Breaking the Encoder Barrier for Seamless Video-Language Understanding¶

Conference: ICCV 2025 arXiv: 2503.18422 Code: None Area: Video Understanding / Video Large Language Models Keywords: encoder-free, Video-LLM, token merging, video guidance, hybrid resolution

TL;DR¶

This paper proposes ELVA, the first encoder-free Video Large Language Model (Video-LLM), which achieves performance comparable to encoder-based architectures through hierarchical token merging, video guidance supervision, and hybrid resolution inference, using only 7M publicly available video-text pairs while reducing FLOPs by 95% and inference latency by 92%.

Background & Motivation¶

Existing Video-LLMs almost universally adopt an "encoder + decoder" framework (e.g., CLIP encoder + LLM), which suffers from three fundamental limitations:

Accumulated computational overhead: Videos require per-frame feature extraction through the visual encoder, with costs scaling linearly with frame count; large encoders (e.g., InternViT-6B) further exacerbate this issue.

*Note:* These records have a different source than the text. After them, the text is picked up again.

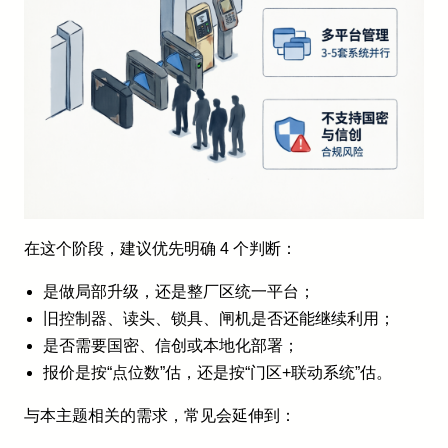
在这个阶段，建议优先明确 4 个判断：
是做局部升级，还是整厂区统一平台；
旧控制器、读头、锁具、闸机是否还能继续利用；
是否需要国密、信创或本地化部署；
报价是按“点位数”估，还是按“门区+联动系统”估。
与本主题相关的需求，常见会延伸到：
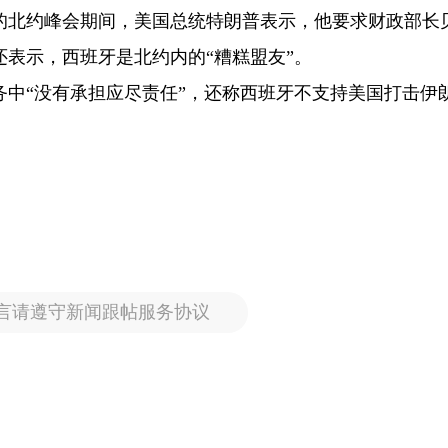
行的北约峰会期间，美国总统特朗普表示，他要求财政部长
表示，西班牙是北约内的“糟糕盟友”。
务中“没有承担应尽责任”，还称西班牙不支持美国打击伊
言请遵守新闻跟帖服务协议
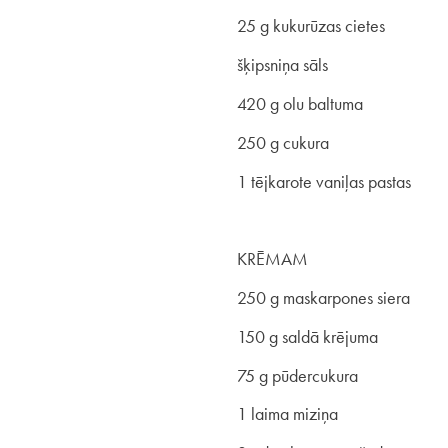
25 g kukurūzas cietes
šķipsniņa sāls
420 g olu baltuma
250 g cukura
1 tējkarote vaniļas pastas
KRĒMAM
250 g maskarpones siera
150 g saldā krējuma
75 g pūdercukura
1 laima miziņa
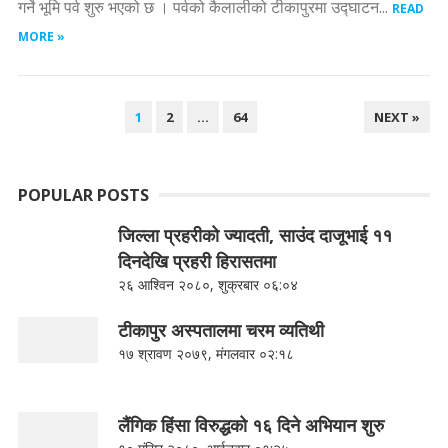
गर्ने भूमि पर्व शुरु भएको छ । पर्वको कैलालीको टीकापुरमा उद्घाटन...
READ
MORE »
POSTS
1
2
…
64
NEXT »
PAGINATION
POPULAR POSTS
जिल्ला प्रहरीको ज्यादती, साउंद दाजूभाई ११
दिनदेखि प्रहरी हिरासतमा
२६ आश्विन २०८०, शुक्रबार ०६:०४
टीकापुर अस्पतालमा चरम व्यतिथी
१७ श्रावण २०७९, मंगलवार ०२:१८
लैंगिक हिंसा विरुद्धको १६ दिने अभियान शुरु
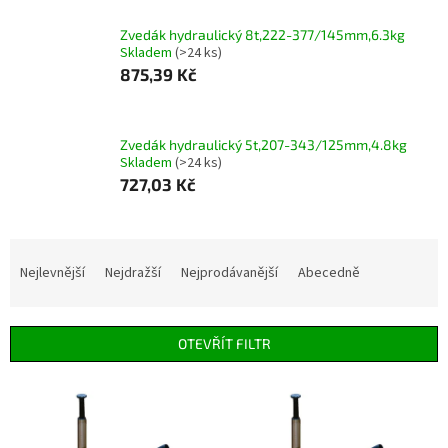
Zvedák hydraulický 8t,222-377/145mm,6.3kg
Skladem
(>24 ks)
875,39 Kč
Zvedák hydraulický 5t,207-343/125mm,4.8kg
Skladem
(>24 ks)
727,03 Kč
Ř
a
Nejlevnější
Nejdražší
Nejprodávanější
Abecedně
z
e
n
OTEVŘÍT FILTR
í
p
V
r
ý
o
p
d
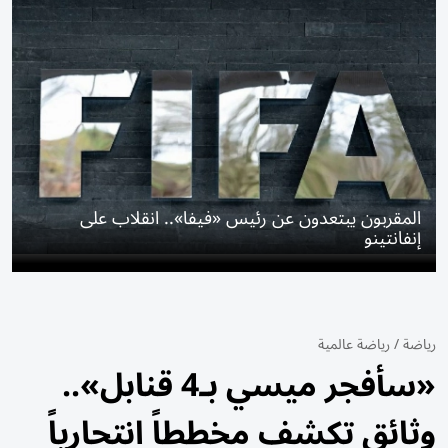
المقربون يبتعدون عن رئيس «فيفا».. انقلاب على
إنفانتينو
رياضة
/
رياضة عالمية
«سأفجر ميسي بـ4 قنابل»..
وثائق تكشف مخططاً انتحارياً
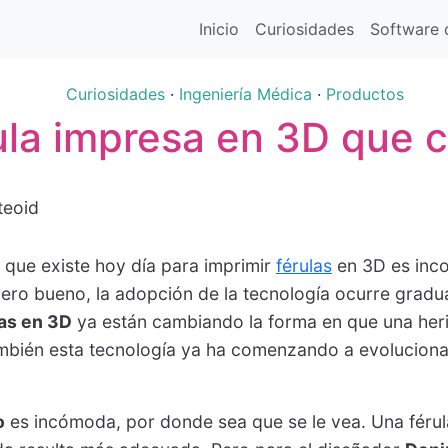
Inicio
Curiosidades
Software d
Curiosidades
·
Ingeniería Médica
·
Productos
rula impresa en 3D que 
d que existe hoy día para imprimir
férulas
en 3D es inc
 Pero bueno, la adopción de la tecnología ocurre gradu
as en 3D
ya están cambiando la forma en que una heri
ambién esta tecnología ya ha comenzando a evolucionar
o
es incómoda, por donde sea que se le vea. Una férul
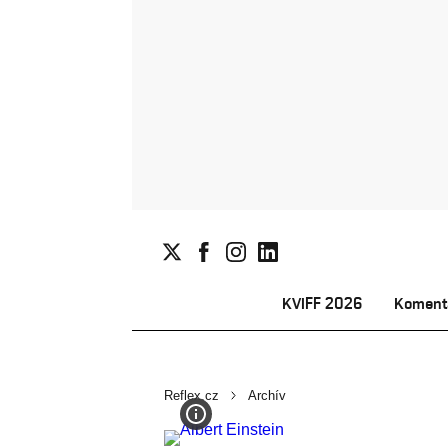
KVIFF 2026
Koment
Reflex.cz
Archív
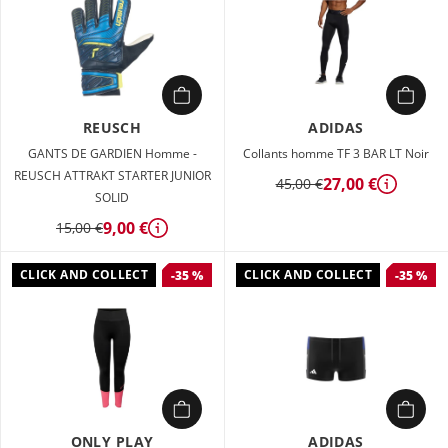
REUSCH
ADIDAS
GANTS DE GARDIEN Homme -
Collants homme TF 3 BAR LT Noir
REUSCH ATTRAKT STARTER JUNIOR
27,00 €
45,00 €
Détails
SOLID
9,00 €
15,00 €
Détails
CLICK AND COLLECT
CLICK AND COLLECT
-35 %
-35 %
ONLY PLAY
ADIDAS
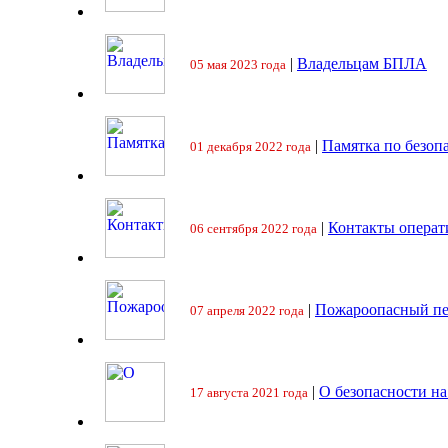
|
Владельцам БПЛА
05 мая 2023 года
|
Памятка по безоп
01 декабря 2022 года
|
Контакты операт
06 сентября 2022 года
|
Пожароопасный пе
07 апреля 2022 года
|
О безопасности на
17 августа 2021 года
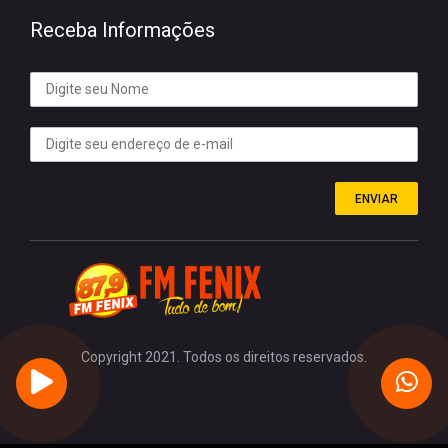
Receba Informações
ENVIAR
Copyright 2021. Todos os direitos reservados.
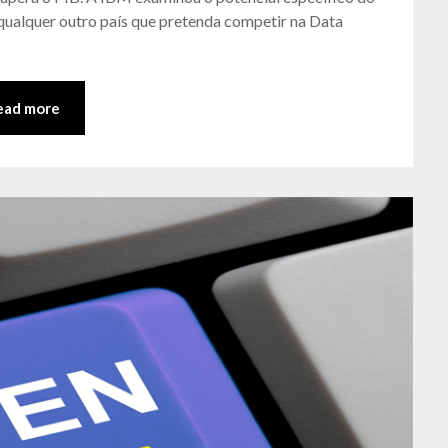
 qualquer outro país que pretenda competir na Data
ead more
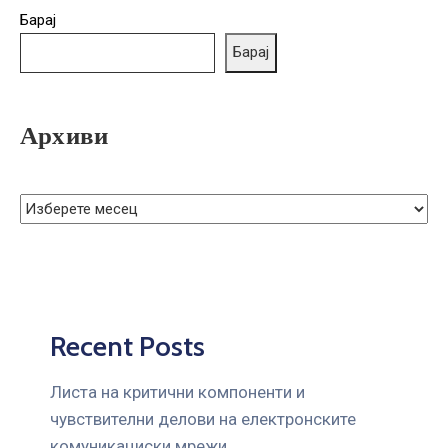
ГРИЖА
Барај
ЗА
Барај
КОРИСНИЦИ
ЈАВНИ
НАБАВКИ
Архиви
Recent Posts
Листа на критични компоненти и
чувствителни делови на електронските
комуникациски мрежи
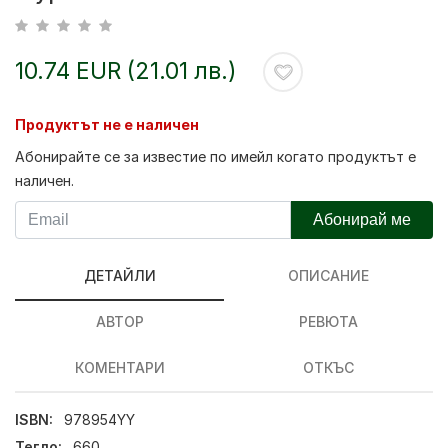
10.74 EUR (21.01 лв.)
Продуктът не е наличен
Абонирайте се за известие по имейл когато продуктът е
наличен.
Абонирай ме
ДЕТАЙЛИ
ОПИСАНИЕ
АВТОР
РЕВЮТА
КОМЕНТАРИ
ОТКЪС
ISBN:
978954YY
Тегло:
660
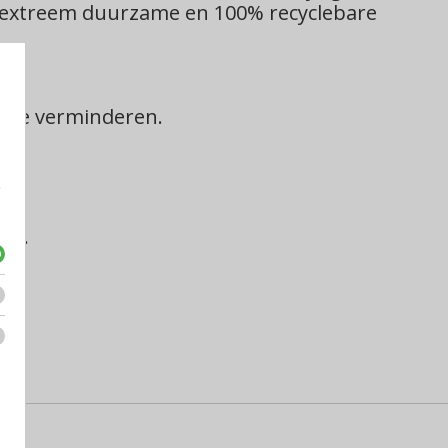
et extreem duurzame en 100% recyclebare
g te verminderen.
e
af.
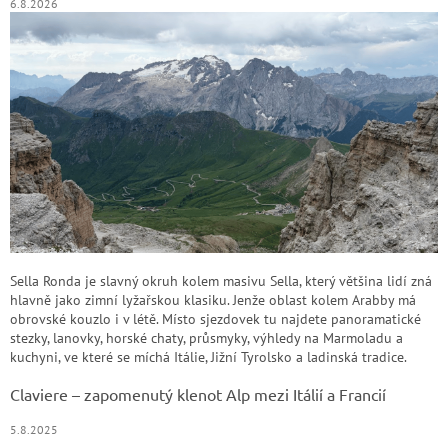
6.8.2026
Sella Ronda je slavný okruh kolem masivu Sella, který většina lidí zná
hlavně jako zimní lyžařskou klasiku. Jenže oblast kolem Arabby má
obrovské kouzlo i v létě. Místo sjezdovek tu najdete panoramatické
stezky, lanovky, horské chaty, průsmyky, výhledy na Marmoladu a
kuchyni, ve které se míchá Itálie, Jižní Tyrolsko a ladinská tradice.
Claviere – zapomenutý klenot Alp mezi Itálií a Francií
5.8.2025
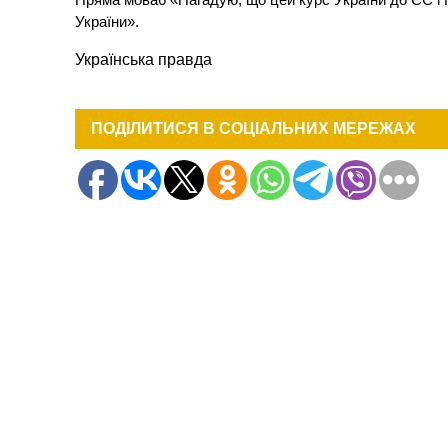
України».
Українська правда
ПОДІЛИТИСЯ В СОЦІАЛЬНИХ МЕРЕЖАХ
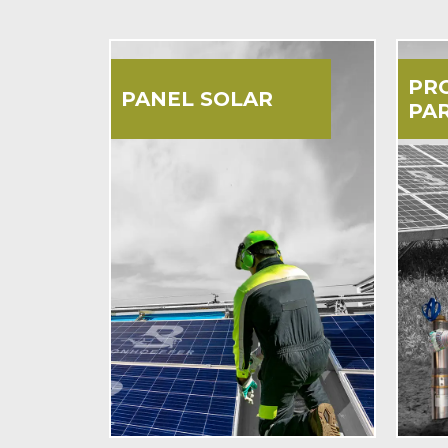
PR
PANEL SOLAR
PA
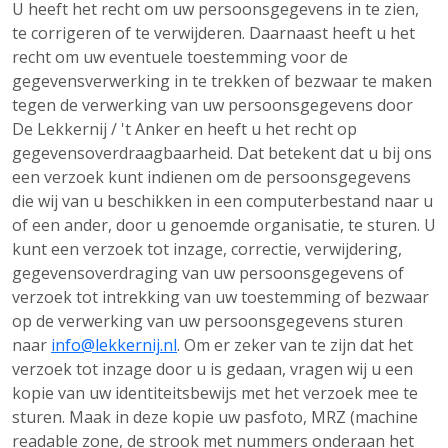
U heeft het recht om uw persoonsgegevens in te zien,
te corrigeren of te verwijderen. Daarnaast heeft u het
recht om uw eventuele toestemming voor de
gegevensverwerking in te trekken of bezwaar te maken
tegen de verwerking van uw persoonsgegevens door
De Lekkernij / 't Anker en heeft u het recht op
gegevensoverdraagbaarheid. Dat betekent dat u bij ons
een verzoek kunt indienen om de persoonsgegevens
die wij van u beschikken in een computerbestand naar u
of een ander, door u genoemde organisatie, te sturen. U
kunt een verzoek tot inzage, correctie, verwijdering,
gegevensoverdraging van uw persoonsgegevens of
verzoek tot intrekking van uw toestemming of bezwaar
op de verwerking van uw persoonsgegevens sturen
naar
info@lekkernij.nl
. Om er zeker van te zijn dat het
verzoek tot inzage door u is gedaan, vragen wij u een
kopie van uw identiteitsbewijs met het verzoek mee te
sturen. Maak in deze kopie uw pasfoto, MRZ (machine
readable zone, de strook met nummers onderaan het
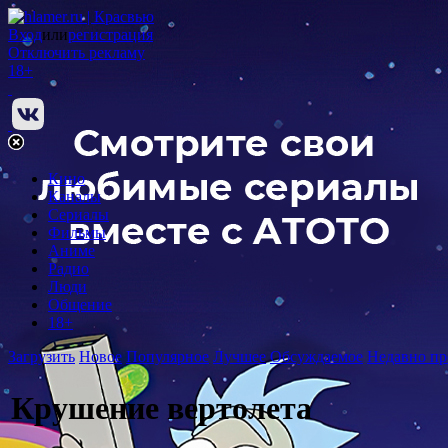
Вход
или
регистрация
Отключить рекламу
18+
Кино
Каналы
Сериалы
Фильмы
Аниме
Радио
Люди
Общение
18+
Загрузить
Новое
Популярное
Лучшее
Обсуждаемое
Недавно пр
Крушение вертолета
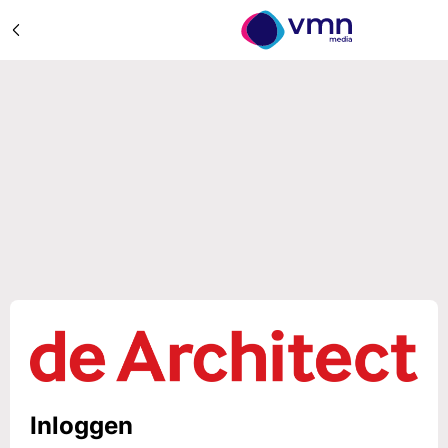
Inloggen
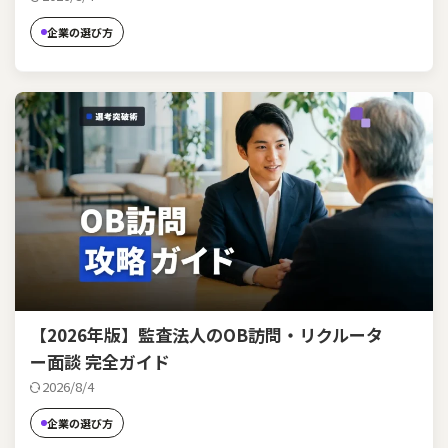
企業の選び方
【2026年版】監査法人のOB訪問・リクルータ
ー面談 完全ガイド
2026/8/4
企業の選び方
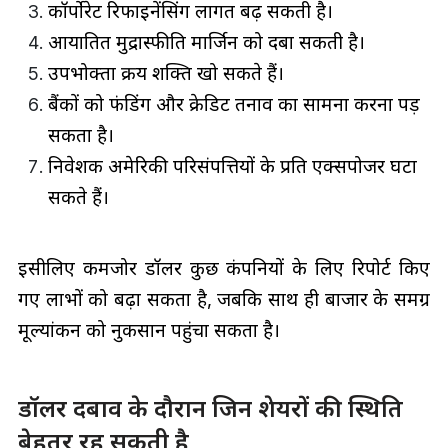
कॉर्पोरेट रिफाइनेंसिंग लागत बढ़ सकती है।
आयातित मुद्रास्फीति मार्जिन को दबा सकती है।
उपभोक्ता क्रय शक्ति खो सकते हैं।
बैंकों को फंडिंग और क्रेडिट तनाव का सामना करना पड़
सकता है।
निवेशक अमेरिकी परिसंपत्तियों के प्रति एक्सपोजर घटा
सकते हैं।
इसीलिए कमजोर डॉलर कुछ कंपनियों के लिए रिपोर्ट किए
गए लाभों को बढ़ा सकता है, जबकि साथ ही बाजार के समग्र
मूल्यांकन को नुकसान पहुंचा सकता है।
डॉलर दबाव के दौरान जिन शेयरों की स्थिति
बेहतर रह सकती है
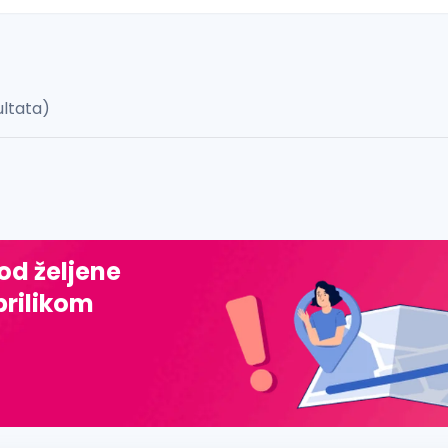
ultata)
 š, đ, ž, dž)
 od željene
prilikom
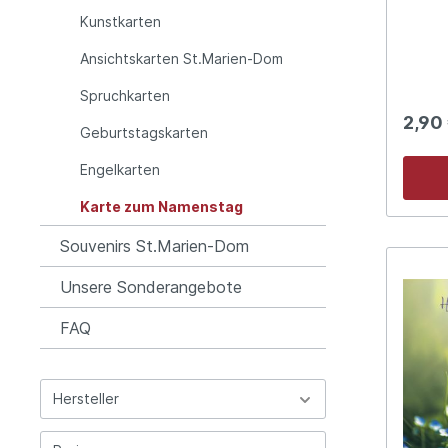
Gottes
Kunstkarten
(Irmga
Ansichtskarten St.Marien-Dom
Spruchkarten
2,90
Geburtstagskarten
Engelkarten
Karte zum Namenstag
Souvenirs St.Marien-Dom
Unsere Sonderangebote
FAQ
Hersteller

Spatiotemporal resolution constraints: Encoders impose resolution biases on fixed-size visual representations, preventing dynamic adaptation to content.

Multimodal interaction bottleneck: Reliance on pre-extracted features limits low-level interaction between video pixels and text tokens, as well as inter-frame dependency modeling.

Encoder-free approaches have been explored in the image domain (Fuyu, EVE), but the high dimensionality and temporal dependencies of video data introduce additional challenges. ELVA aims to demonstrate that encoder-free Video-LLMs can achieve competitive performance.

Method¶

Overall Architecture¶

ELVA is built on the Qwen2 LLM backbone and directly processes raw video pixels. Key techniques include: a Native Video Tokenizer that preserves original resolution and aspect ratio, a lightweight video patch embedding layer for spatiotemporal pre-modeling, hierarchical token merging for progressive compression of redundant information, and video guidance supervision for learning spatiotemporal representations.

Key Designs¶

Native Video Tokenization:
- Video frames are directly partitioned into patches at their original resolution without preprocessing.
- Special tokens are introduced: <FRAME> marks the start of each frame, and <LINE> marks the end of each patch row (in raster scan order).
- Advantage: supports video input at arbitrary resolution and frame length.
Video Patch Embedding Layer:
- A lightweight spatiotemporal pre-modeling module with only 9M parameters.
- Learnable <LINE> tokens are appended to each row of patches, and learnable <FRAME> tokens are appended to each frame.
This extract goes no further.